In the case of a child, the best thing is just to tell them. Read them the relevant Bible passages in John 6 or the Last Supper. Explain to them that this is what is happening in the Mass. When our children are small, the emphasis should be on teaching them the authority and promises of God’s Word as it is taught in the Scriptures and by his Church. As they get older, you will need to instruct them at a higher level, but when they are really small, keep it basic.
It’s like teaching them about sex or other complex subjects. Teach them what they need to know right now.
Well the child wants to know what part of Christ was in the host, i.e. the eye, skin, arm, etc. After she was told all of Christ was in the host she wanted to know how he could fit in there. This child has already received her 1st communion.
Now you are getting into specifics.
The first of these questions was answered somewhat awkwardly (that Christ was “in” the Host) which set the table for the child’s next logical question: How could he fit “in” the Host??"
A better answer is that Jesus is Really Present in the Host. That means that he isn’t inside of it, but it becomes him when the priest says the words of consecration. It still *looks *like bread and *tastes *like bread – but Jesus is really there.
The** “how”** part of the question is a whole different thing. Adults ask this too, and the answer is the same for them as for this little girl – we don’t know.
When it comes to the chief mysteries of the Christian Faith which involve the direct action of God – the Eucharist, the Incarnation, the Trinity, etc – “how” is not an answerable question. We --children as well as adults – need to learn to live with the idea that not everything is qualifiable or quantifiable by empirical evidence or simple logic. Some things are just transcendent mysteries, and that’s OK.
I’d further suggest your friend invest in a Baltimore Catechism and go through it with her daughter – a lesson a week if possible. My extremely bright twelve year old boy is being raised on it, and he can run theological circles around most Catholic adults.
Thank you so much for replying. I will forward this to my friend. They thing is she babysits for this child and the child was asking her mom about it. Her mom said it was a symbol and so she jumped in but doesn’t want to over step her boundries. I asked her if she pulled the mom aside and explain it to her and she said no. She knows her faith but is having a hard to explaining it in words. Anyway, thanks for your suggestions.

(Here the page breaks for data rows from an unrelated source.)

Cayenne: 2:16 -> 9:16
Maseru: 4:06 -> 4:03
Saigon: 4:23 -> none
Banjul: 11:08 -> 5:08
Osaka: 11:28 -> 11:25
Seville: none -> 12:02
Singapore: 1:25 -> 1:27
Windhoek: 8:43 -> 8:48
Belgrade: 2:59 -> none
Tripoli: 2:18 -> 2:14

I am glad you asked and got the answers for others. I never thought kids would ask this question. They are so curious…good though.

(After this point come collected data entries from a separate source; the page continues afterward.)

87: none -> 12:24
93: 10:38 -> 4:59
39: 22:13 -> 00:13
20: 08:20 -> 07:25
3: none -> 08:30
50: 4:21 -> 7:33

Show them a Cruxifix and a Tabernacle.
Explain to them
“On the Cross, it looks like Jesus is there, put He really isn’t. In the Tabernacle, it looks like Jesus ISN’T there, but He really is”
For younger kids. You can explain to them that Christ wants to come to us and be with us, but He is so big, and so bright that it would hurt our eyes to see Him. So He makes Himself look like bread and wine and that lets Him come to us without hurting our eyes.
He chooses to look like bread because that remindes us that His Grace is food for us, not food for our tummies, but food for our hearts.
These are great books everyone should have. They are simple to understand and they have pictures!
Depending on how old the child is. If the child is too young she may be a little scared of the picture in the site mentioned below:-
A EUCHARISTIC MIRACLE
IN NAJU, KOREA
The Sacred Host turned to visible Flesh and Blood on Julia Kim’s tongue
(September 22, 1995, the Blessed Mother’s Mountain in Naju)
I don’t know if the following is really a topical response, but it’s what I have.
When my granddaughter was four years old, we were at Mass together. Right at the Consecration, she turned to me and asked “How does Jesus get into that little piece of bread”? I responded that since He’s God, he can do anything He wants to do, and that’s the way He chose to come to us. She then asked me “But does He bleed?” I told her that, no, the Host doesn’t bleed, but He does change the wine into His blood, so His blood is there too, just in a separate chalice. That satisfied her.